Requirement. Please restate each entry word for word and leave the pictures out.
------------------------------
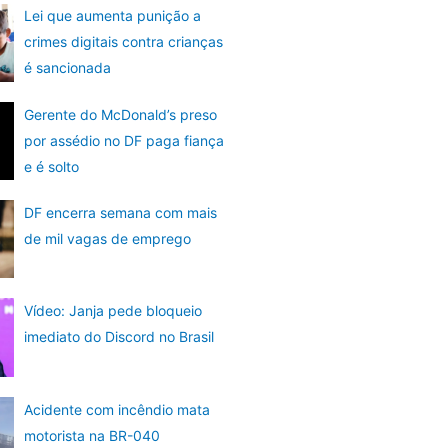
Lei que aumenta punição a
crimes digitais contra crianças
é sancionada
Gerente do McDonald’s preso
por assédio no DF paga fiança
e é solto
DF encerra semana com mais
de mil vagas de emprego
Vídeo: Janja pede bloqueio
imediato do Discord no Brasil
Acidente com incêndio mata
motorista na BR-040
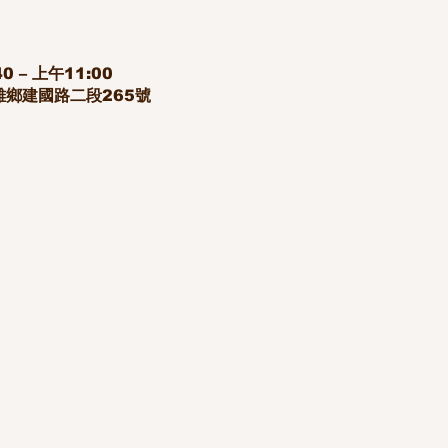
0 – 上午11:00
雄鄉建國路二段265號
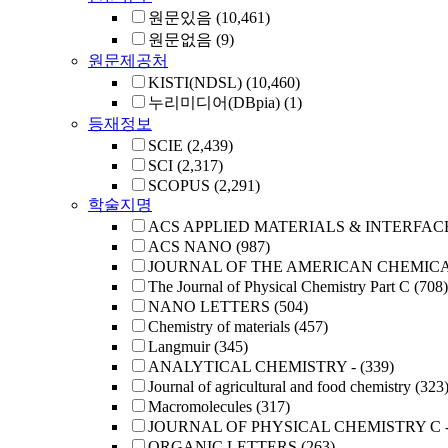
원문있음
(10,461)
원문없음
(9)
원문제공처
KISTI(NDSL)
(10,460)
누리미디어(DBpia)
(1)
등재정보
SCIE
(2,439)
SCI
(2,317)
SCOPUS
(2,291)
학술지명
ACS APPLIED MATERIALS & INTERFAC
ACS NANO
(987)
JOURNAL OF THE AMERICAN CHEMICA
The Journal of Physical Chemistry Part C
(708)
NANO LETTERS
(504)
Chemistry of materials
(457)
Langmuir
(345)
ANALYTICAL CHEMISTRY -
(339)
Journal of agricultural and food chemistry
(323
Macromolecules
(317)
JOURNAL OF PHYSICAL CHEMISTRY C 
ORGANIC LETTERS
(263)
------------------------------
Answer to this exercise.
Lei que aumenta punição a
crimes digitais contra crianças
é sancionada
Gerente do McDonald’s preso
por assédio no DF paga fiança
e é solto
DF encerra semana com mais
de mil vagas de emprego
Vídeo: Janja pede bloqueio
imediato do Discord no Brasil
Acidente com incêndio mata
motorista na BR-040
0 – 上午11:00
雄鄉建國路二段265號
원문있음
(10,461)
원문없음
(9)
원문제공처
KISTI(NDSL)
(10,460)
누리미디어(DBpia)
(1)
등재정보
SCIE
(2,439)
SCI
(2,317)
SCOPUS
(2,291)
학술지명
ACS APPLIED MATERIALS & INTERFAC
ACS NANO
(987)
JOURNAL OF THE AMERICAN CHEMICA
The Journal of Physical Chemistry Part C
(708)
NANO LETTERS
(504)
Chemistry of materials
(457)
Langmuir
(345)
ANALYTICAL CHEMISTRY -
(339)
Journal of agricultural and food chemistry
(323
Macromolecules
(317)
JOURNAL OF PHYSICAL CHEMISTRY C 
ORGANIC LETTERS
(263)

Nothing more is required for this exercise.